During the reform the militia can be renamed to police, head of Audit Chamber and former Interior Minister Sergey Stepashin said on January 21. Last week, Sergey Mironov, speaker of the Federation Council, also proposed to reorganize the militia into a federal police. “By renaming itself, the militia may change,” Mironov said.

The speaker believes that federal police should fight crime and conduct investigations. Militia can be preserved only to keep public order at the municipal level, and its chiefs should be elected by the population, Mironov said.

Others suggest that local people should elect neighborhood police inspectors. Stepashin believes Russia should not “copy” the US experience, but stressed that the opinion of the population should be taken into consideration while appointing inspectors.

Many analysts and politicians believe the Russian police needs more radical reforms. Andrey Makarov, deputy of the State Duma from ruling United Russia party, said recently that the present police force cannot be changed and should be disbanded. Renaming the militia will not change anything, Makarov told Ekho Moskvy radio. Measures are needed to create a system that does not “generate scoundrels,” he said.
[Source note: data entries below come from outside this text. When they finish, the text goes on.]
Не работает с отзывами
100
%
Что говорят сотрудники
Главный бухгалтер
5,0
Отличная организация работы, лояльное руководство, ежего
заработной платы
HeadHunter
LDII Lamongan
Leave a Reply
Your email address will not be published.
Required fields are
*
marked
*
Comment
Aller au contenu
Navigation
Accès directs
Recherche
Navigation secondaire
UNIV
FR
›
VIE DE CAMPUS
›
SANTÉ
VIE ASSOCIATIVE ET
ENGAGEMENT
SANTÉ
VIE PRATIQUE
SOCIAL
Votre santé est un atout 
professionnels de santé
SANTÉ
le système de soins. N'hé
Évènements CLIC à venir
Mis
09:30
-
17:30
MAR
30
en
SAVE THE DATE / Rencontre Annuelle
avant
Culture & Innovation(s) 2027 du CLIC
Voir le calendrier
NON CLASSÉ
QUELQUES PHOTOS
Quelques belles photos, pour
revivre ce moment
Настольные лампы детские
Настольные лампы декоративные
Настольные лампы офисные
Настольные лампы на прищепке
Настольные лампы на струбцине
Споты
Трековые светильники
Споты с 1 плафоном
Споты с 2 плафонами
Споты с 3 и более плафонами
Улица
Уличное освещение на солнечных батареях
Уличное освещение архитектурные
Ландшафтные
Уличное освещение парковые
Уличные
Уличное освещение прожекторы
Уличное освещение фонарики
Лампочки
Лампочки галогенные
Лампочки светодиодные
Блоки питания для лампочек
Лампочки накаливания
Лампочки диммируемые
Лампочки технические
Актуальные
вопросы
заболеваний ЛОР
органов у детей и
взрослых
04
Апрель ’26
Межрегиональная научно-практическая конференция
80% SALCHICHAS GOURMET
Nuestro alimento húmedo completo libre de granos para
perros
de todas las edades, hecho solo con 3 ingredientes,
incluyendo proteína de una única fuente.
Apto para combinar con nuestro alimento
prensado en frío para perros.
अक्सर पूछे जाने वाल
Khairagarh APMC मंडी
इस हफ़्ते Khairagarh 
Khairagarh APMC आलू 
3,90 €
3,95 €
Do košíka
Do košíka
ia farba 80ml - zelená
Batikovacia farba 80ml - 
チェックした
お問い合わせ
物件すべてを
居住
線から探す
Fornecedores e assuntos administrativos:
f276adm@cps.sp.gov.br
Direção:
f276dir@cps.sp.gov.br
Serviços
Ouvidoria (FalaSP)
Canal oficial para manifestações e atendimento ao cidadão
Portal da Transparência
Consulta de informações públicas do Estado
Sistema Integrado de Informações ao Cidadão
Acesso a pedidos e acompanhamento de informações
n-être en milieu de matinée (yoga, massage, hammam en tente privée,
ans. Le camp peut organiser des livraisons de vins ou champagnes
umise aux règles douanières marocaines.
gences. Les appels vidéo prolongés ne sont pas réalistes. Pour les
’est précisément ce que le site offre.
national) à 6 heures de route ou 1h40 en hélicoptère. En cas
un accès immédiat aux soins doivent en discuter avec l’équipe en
The media say the forthcoming reform will not stop at renaming. Russian authorities have been planning to create a police responsible for fighting grave crimes, and militia will keep public order, Vedomosti daily said.

A third option – the National Guard – may appear to combine special forces of the current police, it added. According to the paper, the Interior Ministry may also lose investigative functions, which will be transferred to the Investigative Committee.

The daily also predicts that Stepashin and Nurgaliev will change their positions. However, other sources say that Nurgaliev “will preserve his place” and that he has been developing the reform of the ministry “for himself.”

Meanwhile, police may also lose control over detoxification centers and hand them over to medical professionals after a policeman beat a Tomsk journalist Konstantin Popov in a detox center. The journalist later died in a hospital.

The attacker, policeman Aleksey Mitaev, explained his actions were due to psychological stress. Mikhail Vinogradov, the director of the Moscow Center for Legal and Psychological Assistance in Extreme Situations, told Noviye Izvestia daily that a great number of people with unhinged minds work in law enforcement agencies.

The lack of psychological control over policemen and protectionism “helps alcoholics, people with unbalanced minds and even psychopaths to get into the service,” Vinogradov said.

In a separate move, the heads of Russia’s leading media sent an open letter to the interior minister demanding “protection for journalists and society against police arbitrariness” after policemen detained Andrey Stenin, a photographer for RIA Novosti news agency, for covering an anti-government rally. He was fined for 500 roubles (about $17) by a court. This incident may set a precedent for prosecuting journalists “while they perform their professional duty,” the letter said.

Observers and human rights activists doubt that the possible reform will bring quick results. “The Interior Ministry needs new staff, new structure, new rules, but there are no conditions for that,” Valery Borshchev of the Moscow Helsinki Group told Kommersant. “So far nobody has persuaded us that something may come out of it,” he said.